Useful Concepts: High Risk vs. Population Health Interventions
You will be familiar with the natural history of disease and stages of prevention, but how should we intervene?
The traditional argument was that we should screen for risk factors (hypertension, high cholesterol, etc.) and aggressively treat those at high risk: primary and secondary prevention.
Sir Geoffrey Rose introduced an innovative way of thinking about prevention.
Rose argued that focusing on people at high risk would only tackle a minority of cases of disease, for there are many more people at moderately elevated risk (those with intermediate levels of the risk factor), and in total they account for more cases of disease than do the small number of people at the high end of the distribution. This can be illustrated by serum cholesterol. The first graph shows the association between serum cholesterol levels and mortality risk. The second superimposes the population distribution of cholesterol levels (the bars), and -- the crucial point -- shows the percentage of cases that occur at each level. Note that most deaths from CVD occur in the mid range of cholesterol, merely because there are so very few people at the extremely high levels of cholesterol.
Here is a similar idea using body weight and diabetes in Canada as the example:
Perhaps, then, a more effective intervention would be to try and shift the entire distribution to the left (e.g., reducing cholesterol, or body weight across the population).
Disease, Illness & Sickness
In 1973, Mervyn Susser, an epidemiologist, proposed some distinctions that remain useful. (Susser MW. Causal thinking in the health sciences.
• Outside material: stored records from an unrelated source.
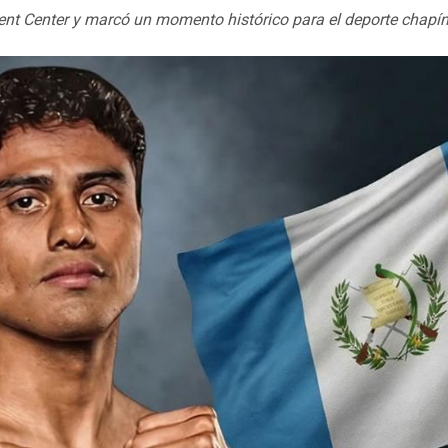
ent Center y marcó un momento histórico para el deporte chapín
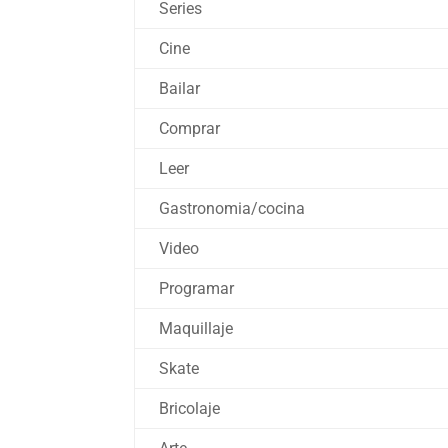
Series
Cine
Bailar
Comprar
Leer
Gastronomia/cocina
Video
Programar
Maquillaje
Skate
Bricolaje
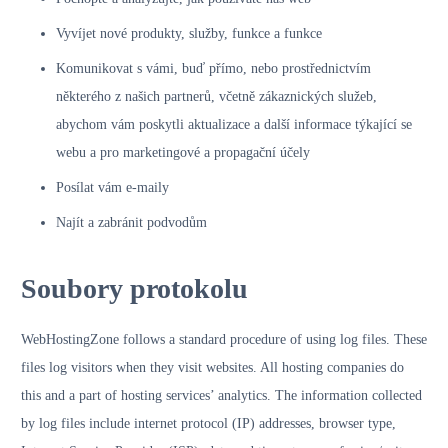
Vyvíjet nové produkty, služby, funkce a funkce
Komunikovat s vámi, buď přímo, nebo prostřednictvím
některého z našich partnerů, včetně zákaznických služeb,
abychom vám poskytli aktualizace a další informace týkající se
webu a pro marketingové a propagační účely
Posílat vám e-maily
Najít a zabránit podvodům
Soubory protokolu
WebHostingZone follows a standard procedure of using log files. These
files log visitors when they visit websites. All hosting companies do
this and a part of hosting services’ analytics. The information collected
by log files include internet protocol (IP) addresses, browser type,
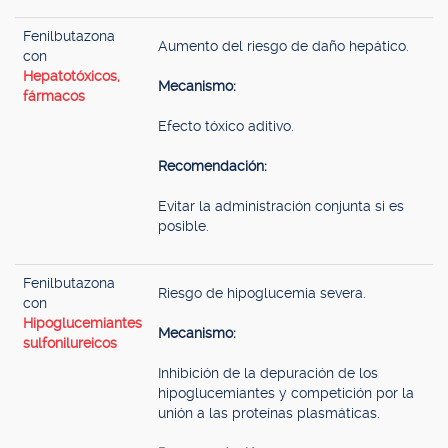
Fenilbutazona
Aumento del riesgo de daño hepático.
con
Hepatotóxicos,
Mecanismo:
fármacos
Efecto tóxico aditivo.
Recomendación:
Evitar la administración conjunta si es
posible.
Fenilbutazona
Riesgo de hipoglucemia severa.
con
Hipoglucemiantes
Mecanismo:
sulfonilureicos
Inhibición de la depuración de los
hipoglucemiantes y competición por la
unión a las proteínas plasmáticas.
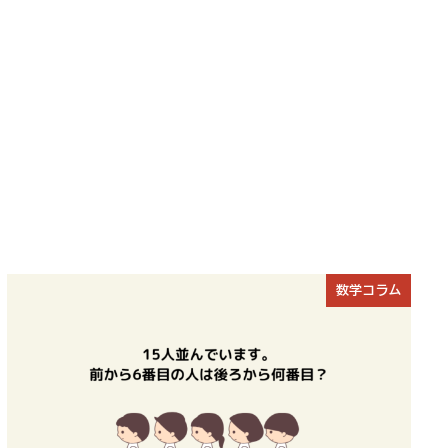
数学コラム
New York: Oxford University Press, 1973)
- He used ‘illness’ to refer to the subjective sense of feeling unwell. Illness does not define a specific pathology, but refers to a person’s subjective experience of it, such as discomfort, tiredness, or general malaise. This is what the patient brings to the doctor.
- Next, the way a patient reports symptoms is influenced by his or her cultural background, and Susser used the term ‘sickness’ to refer to socially and culturally held conceptions of health conditions (e.g., the dread of cancer or the stigma of mental illness); these in turn influence how the patient reacts. Cultural conventions likewise affect where the boundary between disease and non-disease is placed: menopause may be considered a health issue in North America, but symptoms are far less commonly reported in Japan. (Melby MK, Lock M, Kaufert P. Culture and symptom reporting at menopause. Hum Reprod Update 2005; 11(5): 495-512)
- ‘Disease’ implies a focus on pathological processes that may or may not have symptoms. Where there are symptoms, these result in a patient’s illness.
- For example, a patient complains of tiredness and malaise–his illness as he experiences it. He consults a doctor about it–because he believes that he might have a sickness. The doctor might attribute the patient’s symptoms to a thyroid condition–a disease.